Distributive behavior over unions:

type NonNullable<T> = T extends null | undefined ? never : T;

type C = NonNullable<string | null | undefined>;  // string

When T is a bare type parameter and receives a union, the conditional distributes over each member independently.

The infer keyword — extracting inner types:

type ReturnType<T> = T extends (...args: any[]) => infer R ? R : never;
type UnwrapPromise<T> = T extends Promise<infer U> ? U : T;
type ElementType<T> = T extends (infer E)[] ? E : T;

Implementation Patterns

Deep readonly:

type DeepReadonly<T> = T extends Function
  ? T
  : T extends object
    ? { readonly [K in keyof T]: DeepReadonly<T[K]> }
    : T;

Filtering union members:

type ExtractFunctions<T> = T extends (...args: any[]) => any ? T : never;

type Mixed = string | (() => void) | number | ((x: number) => string);
type Fns = ExtractFunctions<Mixed>;
// (() => void) | ((x: number) => string)

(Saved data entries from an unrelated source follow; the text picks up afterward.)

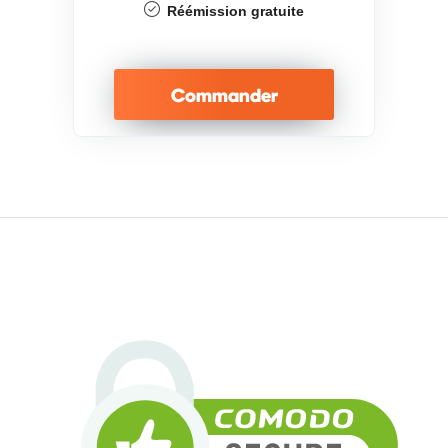
Réémission gratuite
Commander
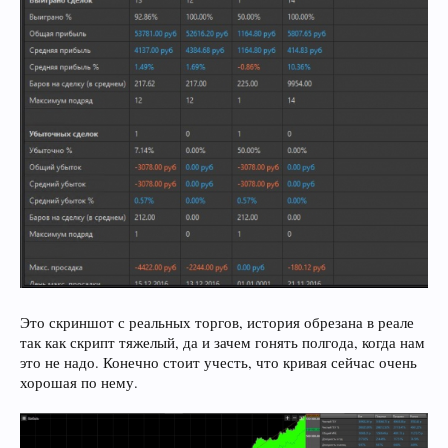
Это скриншот с реальных торгов, история обрезана в реале
так как скрипт тяжелый, да и зачем гонять полгода, когда нам
это не надо. Конечно стоит учесть, что кривая сейчас очень
хорошая по нему.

Flattening nested promises:

type FlattenPromise<T> = T extends Promise<infer U>
  ? FlattenPromise<U>
  : T;

type Deep = Promise<Promise<Promise<string>>>;
type Flat = FlattenPromise<Deep>;  // string

Preventing distribution with tuple wrapping:

type IsUnion<T> = [T] extends [infer U]
  ? U extends U
    ? [T] extends [U]
      ? false
      : true
    : never
  : never;

Best Practices

• Wrap T in a tuple ([T] extends [U]) when you need to prevent distributive behavior over unions.
• Chain conditional types for multi-step transformations rather than nesting deeply in a single expression.
• Use infer to extract types from function signatures, promise wrappers, and generic containers instead of requiring callers to pass inner types explicitly.

Common Pitfalls

• Unexpected distribution: a conditional type with a naked type parameter distributes over unions, which can produce surprising results when never (the empty union) is passed in.
• Excessive recursion depth in deeply recursive conditional types; TypeScript has a recursion limit (typically around 50 levels).

Anti-Patterns

Using conditional types where a simple generic constraint suffices. If you only need to restrict input types, T extends SomeShape on the generic parameter is clearer than a conditional type that maps non-matching types to never. Reserve conditional types for when you need to transform or branch the output type.

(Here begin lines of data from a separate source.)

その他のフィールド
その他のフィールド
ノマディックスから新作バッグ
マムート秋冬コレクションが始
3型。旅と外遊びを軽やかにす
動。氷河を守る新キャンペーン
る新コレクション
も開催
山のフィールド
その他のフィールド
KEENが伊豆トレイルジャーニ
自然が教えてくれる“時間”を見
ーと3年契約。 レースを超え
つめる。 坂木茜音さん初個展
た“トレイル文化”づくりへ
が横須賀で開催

Deeply nesting conditional branches in a single expression. A five-level ternary at the type level is as unreadable as a five-level ternary at the value level. Break complex conditional logic into named intermediate types that each handle one decision.

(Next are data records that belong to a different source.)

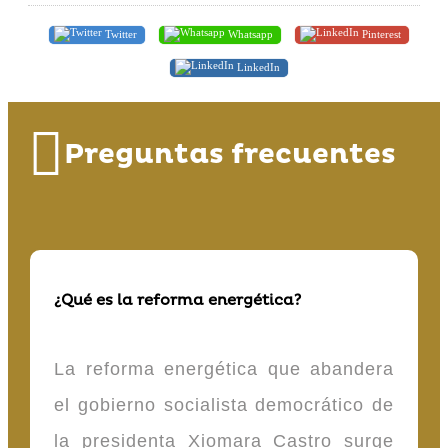
Twitter
Whatsapp
Pinterest
LinkedIn
Preguntas frecuentes
¿Qué es la reforma energética?
La reforma energética que abandera
el gobierno socialista democrático de
la presidenta Xiomara Castro surge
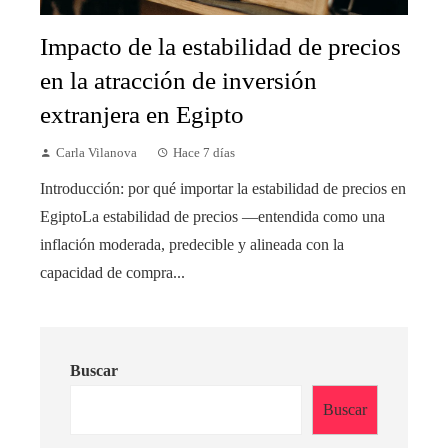
Impacto de la estabilidad de precios
en la atracción de inversión
extranjera en Egipto
Carla Vilanova
Hace 7 días
Introducción: por qué importar la estabilidad de precios en
EgiptoLa estabilidad de precios —entendida como una
inflación moderada, predecible y alineada con la
capacidad de compra...
Buscar
Buscar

Ignoring the never input edge case. When never (the empty union) is passed to a distributive conditional type, the result is always never because there are no union members to distribute over. This surprises callers who expect a meaningful fallback; guard against it if your utility type might receive never.

Relying on infer in contravariant positions without understanding the implications. When infer appears in a function parameter position, multiple candidates produce an intersection rather than a union. This is correct behavior but catches developers off guard when they expect union extraction.

Writing recursive conditional types without a termination case. Every recursive conditional type needs a base case that stops the recursion. Without one, the compiler hits its depth limit and produces an opaque error. Always ensure the non-recursive branch is reachable for every valid input.